I reiterate the five reasons I enumerated in my Dissent to the Decision dated 8 March 2011 why this Court must grant the Petition.
First, the Commission on Audit (COA) cannot violate the same rules it imposes on all public offices regarding the manner of conducting canvasses. Second, the COA auditor cannot substitute her own discretion for that of the Cooperative Development Authority (CDA) by denying its right to prefer certain specifications for the computers it intended to purchase for 
its own use. Third, the amount of disallowance has no basis in fact, is grossly disproportionate to the total purchase price, and is in the nature of punitive damages. Fourth, there is no clear and convincing evidence that there were instances of manipulation during the bidding process. Moreover, this allegation of manipulation was belatedly raised by public respondents, having been raised for the first time only in COA’s Comment before this Court, thus violating petitioner’s right to due process. Finally, respondent miserably failed to show that petitioner was personally liable for the return of the disallowance.

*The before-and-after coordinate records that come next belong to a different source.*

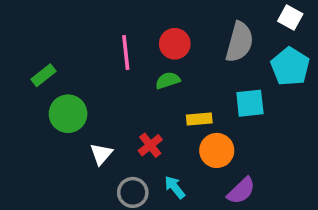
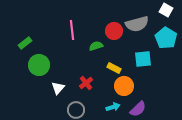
gray semicircle: (239, 42) -> (137, 24), turned 60
red circle: (175, 44) -> (114, 31), moved
yellow rectangle: (199, 119) -> (114, 68), turned 32
cyan arrow: (175, 187) -> (113, 107), moved, turned 112

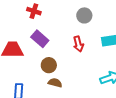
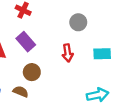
brown semicircle: (55, 83) -> (21, 92), moved

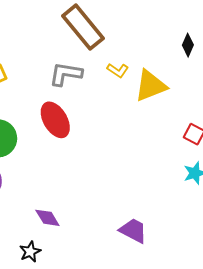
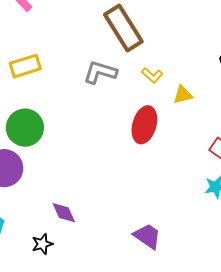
yellow triangle: (151, 86) -> (183, 95), size x0.6
red ellipse: (55, 120) -> (144, 125), moved, turned 39

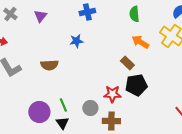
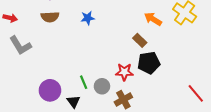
brown semicircle: (49, 65) -> (50, 17), moved
green line: (63, 105) -> (84, 82), moved
brown cross: (111, 121) -> (123, 100), turned -30

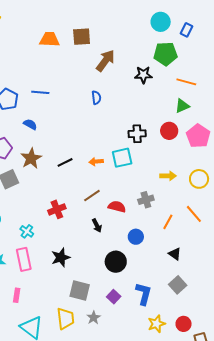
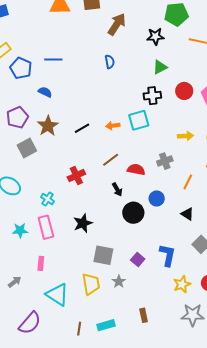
green triangle: (182, 106) -> (160, 67), moved
black triangle: (175, 254) -> (187, 214), moved
black circle: (116, 262) -> (133, 213), moved

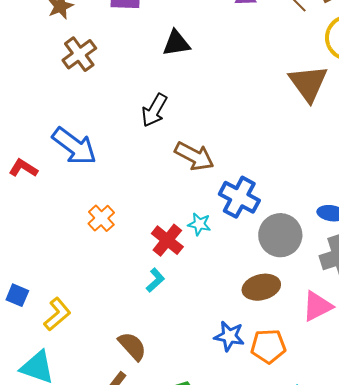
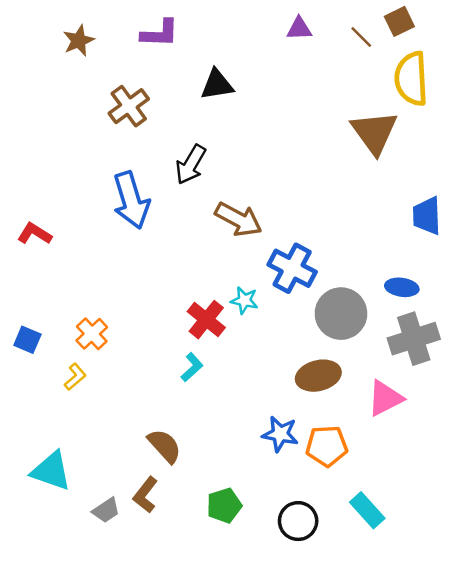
brown cross: (79, 54) -> (129, 106), moved
blue arrow: (74, 146) -> (131, 200), moved, turned 36
orange cross: (101, 218) -> (92, 334), moved
blue square: (17, 295) -> (27, 340), moved
yellow L-shape: (57, 314) -> (75, 377), moved, size x0.7

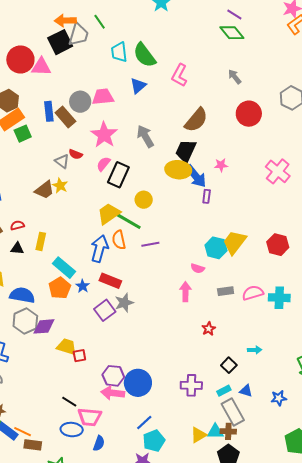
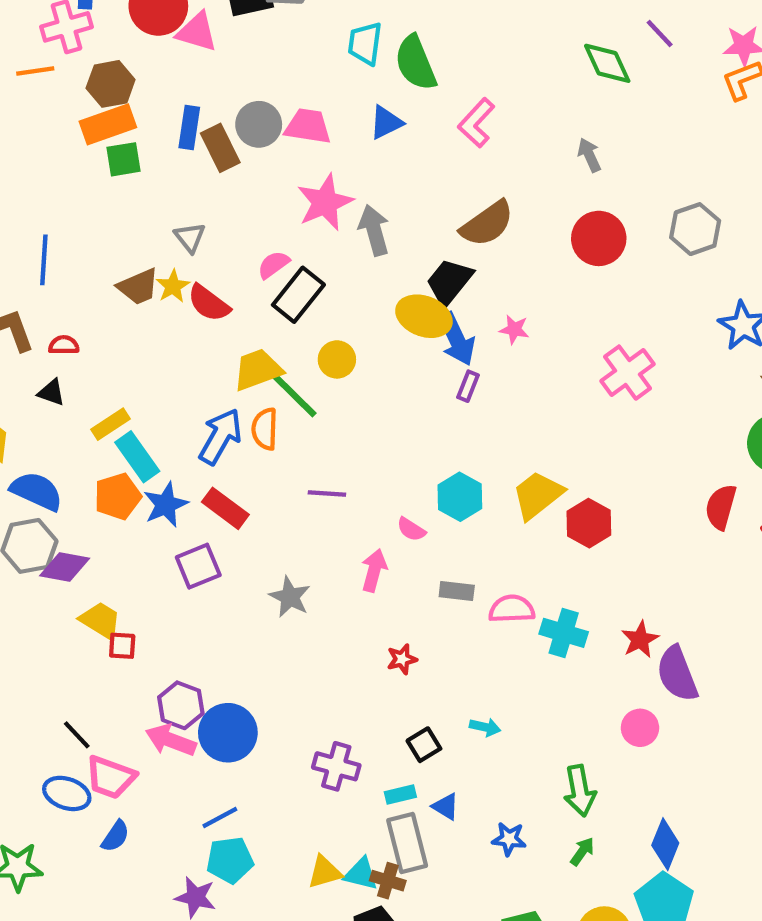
purple line: (234, 14) -> (660, 34), moved
pink star: (104, 135) -> (325, 202), moved
red semicircle: (76, 154) -> (209, 303), moved, size x1.5
yellow rectangle: (41, 241) -> (111, 424), moved, turned 30
yellow trapezoid: (235, 242) -> (538, 495), moved
purple line: (150, 244) -> (327, 493), moved
blue star: (83, 286) -> (166, 505), size x1.5
gray star: (124, 303) -> (290, 597), moved, turned 30

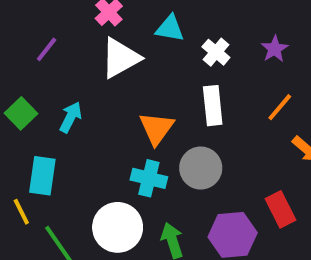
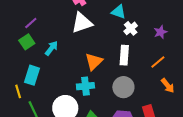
cyan triangle: (170, 28) -> (119, 12), moved
purple line: (47, 49) -> (31, 23), moved
gray circle: (201, 168) -> (123, 87), moved
cyan cross: (149, 178) -> (85, 86), turned -30

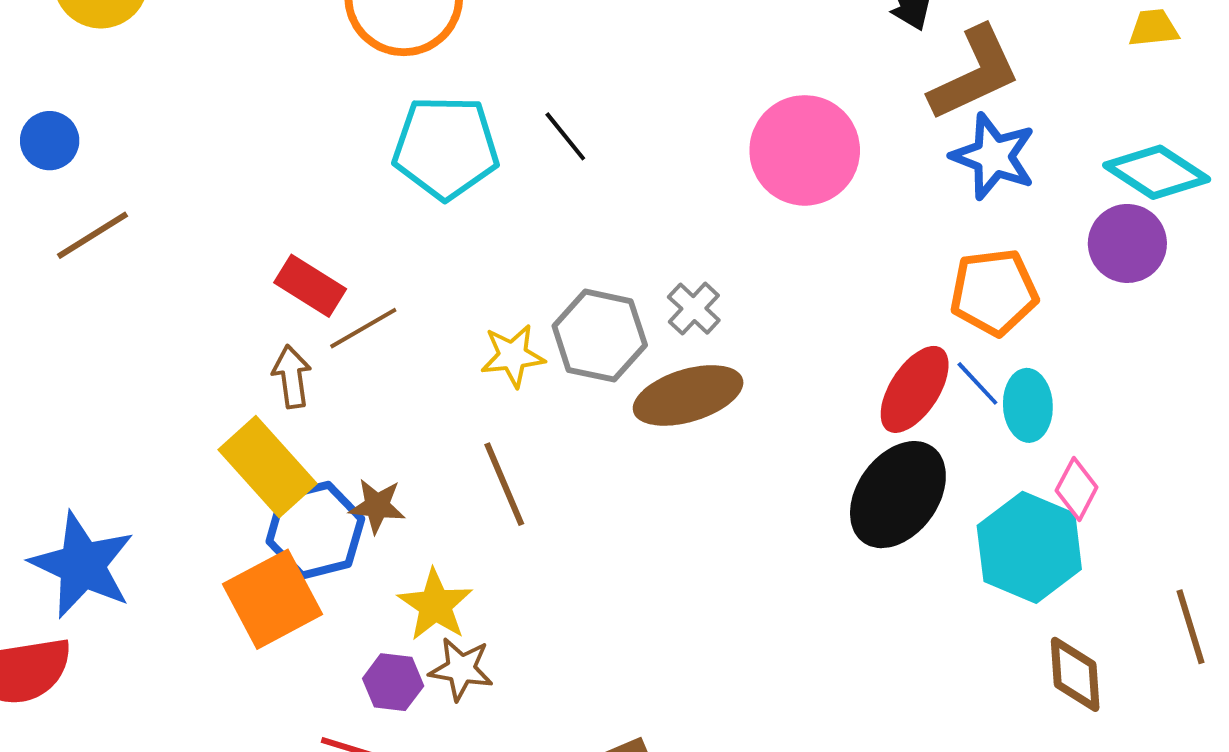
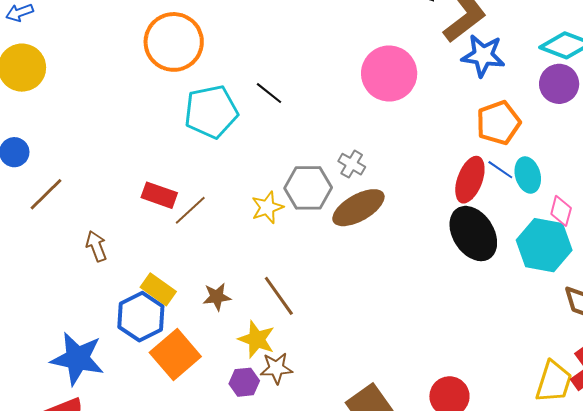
brown arrow: (292, 377) -> (96, 246), moved
yellow rectangle: (267, 467) -> (158, 289), size x0.7
brown line: (504, 484) -> (279, 296), moved
black ellipse: (898, 495) -> (473, 234), turned -56
blue hexagon: (315, 530) -> (141, 317), moved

In the Decision, the ponencia focuses on COA resident auditor Luzviminda V. Rubico’s allegation of manipulation of the bidding process. A judicious review of the records and pleadings reveals, however, that the conspiracy theory of the so-called manipulation was a mere figment of the imagination of an overeager auditor.
It must be emphasized that there are two very serious flaws in the findings of fact in the Decision, which must thus be reconsidered.
First, respondents failed to refute the presumption of regularity in the exercise of official functions. Aside from the reports and bare allegations submitted by the resident auditor, there is nothing in the records that would speak of any hint of manipulation or illegality in any part of the bidding process.
Second, respondents also failed to show that petitioner was involved in the so-called manipulation of the bidding process, if ever there was one. To prove the alleged manipulation, they presented only three documents, two of which were letters from auditor Rubico herself, dated 17 November 1995 and 23 November 1995, addressed to COA Legal Counsel Director Raquel Habitan. The third document is the letter, also dated 23 November 1995, written by Antonio Quintos, Jr. of the Development Academy of the Philippines (DAP) upon the request of COA representative Abraham Rodriguez.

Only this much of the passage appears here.